In the second annual George J. Losoncy Lecture in Physics and Astronomy, Dr. Leonard Gamberg, Associate Professor of Physics at Penn State Berks, will give a lecture titled ?At the Frontier of Particle Physics: The Discovery of the Higgs Particle-What Does it Mean?? on Thursday, March 21, 2013, at 5:00 p.m. in the Perkins Student Center Auditorium. This event is free and open to the public, and it will be preceded by a reception in the Freyberger Gallery at 4:30 p.m., where light refreshments will be served.
The talk is the second in the annual lecture series named in honor of George Losoncy, who was a dedicated Penn State Berks employee for 17 years, serving the college with perfect attendance, and donating 182 unused sick days when he retired in 2009. He was an enthusiastic supporter of the Science Division Colloquia and was particularly interested in physics and astronomy. Upon his retirement, he donated $50,000 to set up a research endowment in physics and astronomy at Penn State Berks.
On July 4th, 2012, the leaders of two experimental collaborations numbering more than 6,000 scientists from around the world announced the discovery of a new elementary particle resembling the so-called Higgs particle from experiments performed at the Large Hadron Collider, which is located at the European Center in Switzerland. The Higgs particle is named after Peter Higgs, a British physicist. In 1964, along with five other physicists, Higgs proposed a physical mechanism to characterize the properties of the weak nuclear force of nature. As a consequence of this theory, he predicted the existence of a new particle that explains how all other elementary particles seen in nature, such as the electron, possess mass. The consequences of this prediction led to a revolution in physics where a small number of newly predicted elementary particles were subsequently discovered over a 40-year period, except for the illusive Higgs particle.

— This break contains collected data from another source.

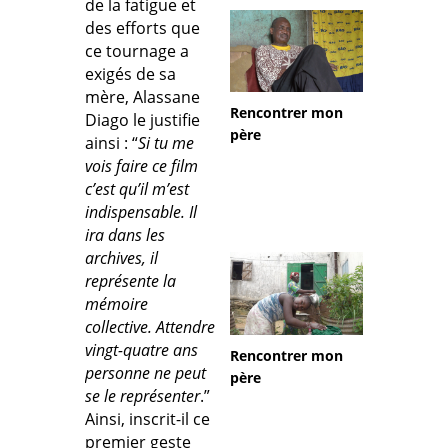
de la fatigue et
des efforts que
ce tournage a
exigés de sa
mère, Alassane
Rencontrer mon
Diago le justifie
père
ainsi : “
Si tu me
vois faire ce film
c’est qu’il m’est
indispensable. Il
ira dans les
archives, il
représente la
mémoire
collective. Attendre
vingt-quatre ans
Rencontrer mon
personne ne peut
père
se le représenter
.”
Ainsi, inscrit-il ce
premier geste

If the recent discovery holds up under further tests, it would complete a quest of more than 50 years of exploration to verify the Standard Model of elementary particle physics. This new discovery could, on the other hand, require a modification of the theory and thus open the door to physics beyond the Standard Model. To date, the Standard Model has been the most successful physical theory in describing the visible elementary particles and fields of nature. Uncovering the full characteristics of this "Higgs-like" elementary particle will rely on carefully measuring its interactions with other particles and fields, and that may take sometime to resolve.

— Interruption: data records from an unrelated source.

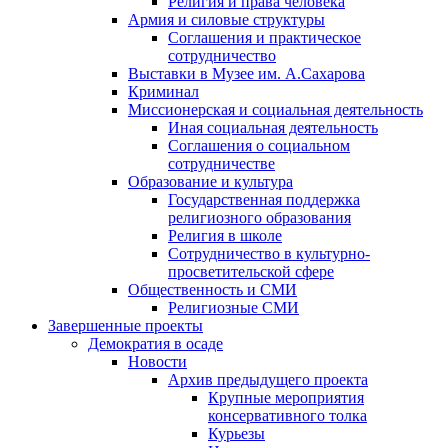
Религия и права человека
Армия и силовые структуры
Соглашения и практическое
сотрудничество
Выставки в Музее им. А.Сахарова
Криминал
Миссионерская и социальная деятельность
Иная социальная деятельность
Соглашения о социальном
сотрудничестве
Образование и культура
Государственная поддержка
религиозного образования
Религия в школе
Сотрудничество в культурно-
просветительской сфере
Общественность и СМИ
Религиозные СМИ
Завершенные проекты
Демократия в осаде
Новости
Архив предыдущего проекта
Крупные мероприятия
консервативного толка
Курьезы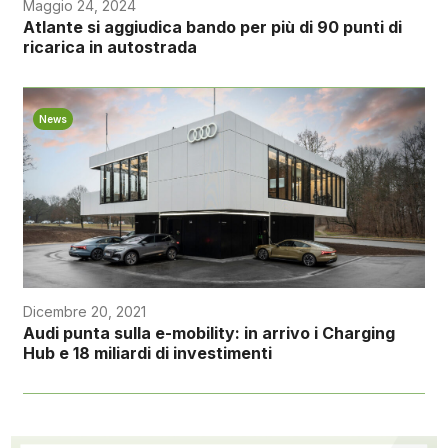
Maggio 24, 2024
Atlante si aggiudica bando per più di 90 punti di
ricarica in autostrada
News
Dicembre 20, 2021
Audi punta sulla e-mobility: in arrivo i Charging
Hub e 18 miliardi di investimenti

In this presentation, Gamberg will give an overview of what appears to be a monumental discovery at the frontiers of science, and describe the central role that the Higgs mechanism plays in Standard Model of elementary particle physics.

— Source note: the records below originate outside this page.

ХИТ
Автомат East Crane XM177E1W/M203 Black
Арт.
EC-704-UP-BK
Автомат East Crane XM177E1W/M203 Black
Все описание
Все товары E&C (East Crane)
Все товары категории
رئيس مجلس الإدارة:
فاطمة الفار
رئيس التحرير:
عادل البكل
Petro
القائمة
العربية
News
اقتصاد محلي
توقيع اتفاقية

Recently, Gamberg has been awarded a grant for $120,000 from the Office of Science of the U.S. Department of Energy (DOE), Division of Nuclear Theory. His research focuses on understanding how the sub-nuclear elementary particles, quarks and gluons, give rise the spin and momentum structure of composite particles that feel the strong nuclear force, such as the nucleons (proton and neutron) and mesons (pions, kaons). The grant for Gamberg's project, "Transverse Spin and Momentum Structure of Hadrons in QCD" began on Nov. 15, 2012, and will run until Nov. 14, 2015. This three-year grant includes funds to support student research assistants to work with Gamberg, a sub-atomic nuclear particle physicist.